Illinois lawmakers seek to be nation’s first to put job-killing amendment in state constitution

Mailee Smith

Senior Director of Labor Policy and Staff Attorney

Mailee Smith
May 24, 2021

Illinois lawmakers seek to be nation’s first to put job-killing amendment in state constitution

A proposal in the Illinois General Assembly would prohibit right-to-work laws in Illinois, making Illinois the only state to ban worker freedoms in its constitution.

Illinois’ jobs recovery from COVID-19 is among the slowest in the nation, so common sense should tell state lawmakers to avoid policies that could make the state’s economic outlook worse.

Yet a proposed constitutional amendment would take Illinois a step backward. If enacted and passed by ballot measure, Senate Joint Resolution Constitutional Amendment 11 would incorporate a ban on right-to-work laws directly in the state’s constitution. The proposed amendment passed the Illinois Senate on May 21. If approved by the Illinois House of Representatives, it will appear on the November 2022 ballot.

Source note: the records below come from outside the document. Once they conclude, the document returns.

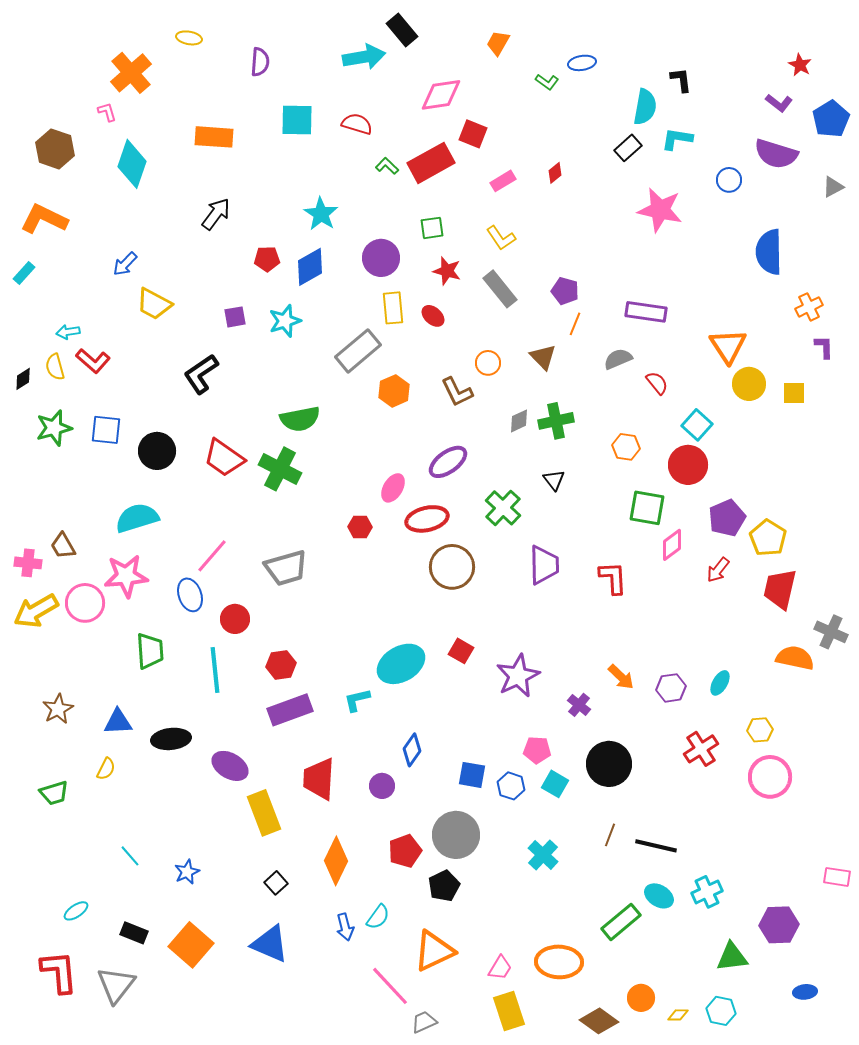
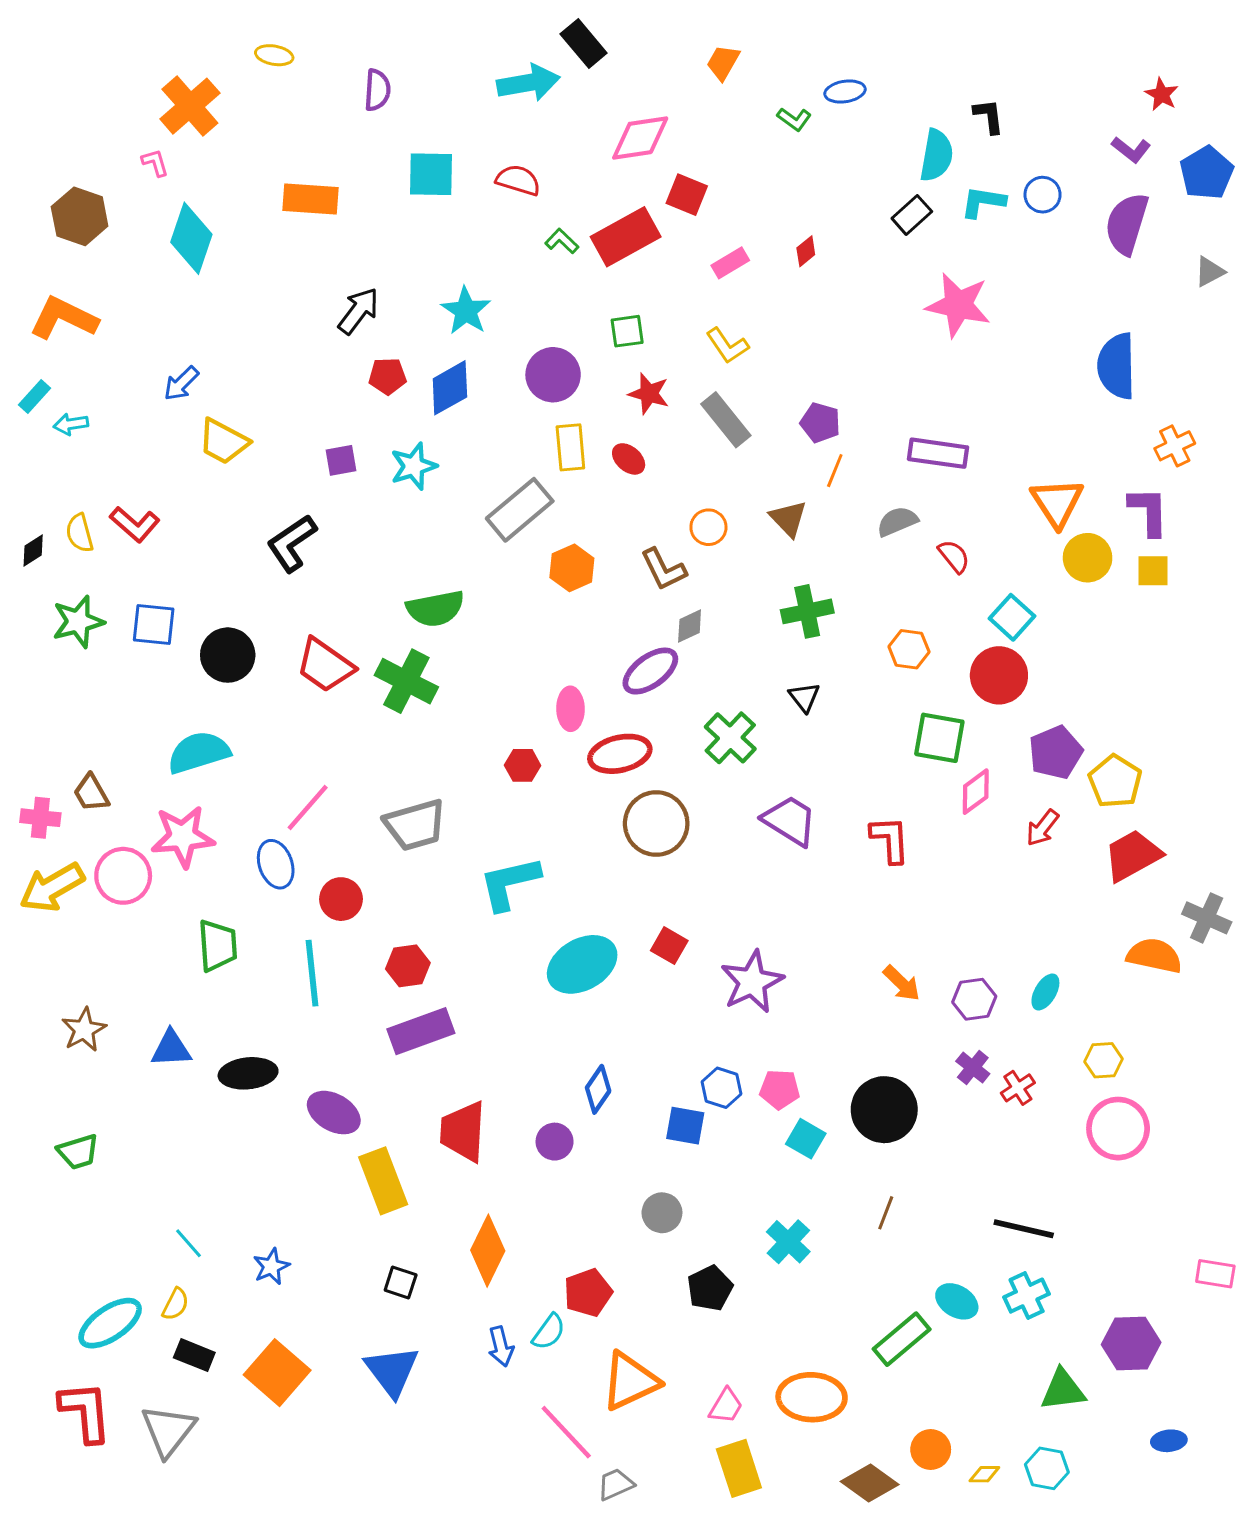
purple semicircle: (776, 154) -> (1127, 224), turned 90
blue circle: (729, 180) -> (1043, 195), moved
black arrow: (216, 214) -> (358, 311), moved
cyan arrow: (68, 332) -> (71, 424), moved
purple L-shape: (824, 347) -> (1149, 511), moved, size x1.5
gray diamond: (519, 421) -> (690, 626), moved
pink ellipse: (393, 488) -> (570, 709), turned -32
purple trapezoid: (544, 565) -> (790, 821), turned -57
red trapezoid: (780, 589) -> (1133, 855), turned 48
cyan L-shape: (357, 700) -> (509, 883), moved, size x1.6
purple cross: (579, 705) -> (973, 1068), moved
red cross: (701, 749) -> (1018, 1088), size x0.7
yellow semicircle: (106, 769) -> (175, 1304), moved
blue hexagon: (511, 786) -> (722, 1088), moved
gray circle: (456, 835) -> (662, 1213), size x0.6
black line: (656, 846) -> (1024, 1229), moved
red pentagon: (405, 851) -> (588, 1293), moved
black square: (276, 883) -> (401, 1282), turned -30
black pentagon: (444, 886) -> (710, 1288), moved
cyan ellipse: (76, 911) -> (110, 1323), size x1.8
blue triangle: (270, 944) -> (392, 1371), turned 30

Instead of focusing on fixing Illinois’ economic woes, politicians are kowtowing to labor interest groups, abusing the purpose of the state constitution, cluttering it with policy preferences and placing Illinois at odds with the more pro-growth policies of the majority of states.

In areas with a right-to-work law, workers in the private sector have the right to form unions, but nonmembers cannot be required to pay fees to a union in order to keep their jobs. Right to work already exists for workers in the public sector following the U.S. Supreme Court’s decision in Janus v. AFSCME.

From a legal perspective, the state constitution is the wrong place to wage a battle over economic policy.

Constitutions exist to establish the structure of government and, importantly, to protect people from the government – not to force one particular interest group’s policy preferences on the public at large. If lawmakers move forward with this legislation, Illinois could become the only state in the nation banning right-to-work laws in its state constitution. The amendment would tie the hands of future lawmakers should subsequent events make them want to reconsider the policy.

A similar proposed amendment in 2020 was thought to be a ploy to drive union turnout in the November 2020 election, which could have affected the outcome of the progressive tax amendment that was on the same ballot. Similarly, the current amendment could be a power play to drive union voters to the polls in 2022 when Gov. J.B. Pritzker, who isn’t polling well, is up for reelection.

State lawmakers have had opportunities to push pension reform and redistricting reform through constitutional amendments, but they instead have focused on amendments to give themselves much greater taxing authority and now on endearing themselves to labor unions.

Currently 27 states – and all but one of Illinois’ neighbors – are right-to-work states. If Illinois is going to compete with its Midwestern neighbors, banning right to work in the state constitution is not the way to go.

That Illinois’ legal landscape repels business isn’t merely theoretical. Rockford-area residents learned this the hard way in 2017, when Toyota and Mazda bypassed the state as the site for a new $1.6 billion facility. One of the main reasons Rockford lost out: the state’s failure to adopt a right-to-work law, as reported by Crain’s Chicago Business at the time.

How many businesses must Illinois lose before its politicians get the message?

A constitutional amendment would mean the General Assembly could never allow right to work for private sector employees without first amending the state constitution again.

There’s a reason no other states have banned right to work directly in their state constitutions. It’s a drastic, politically motivated move, and it has even more severe implications for jobs in Illinois.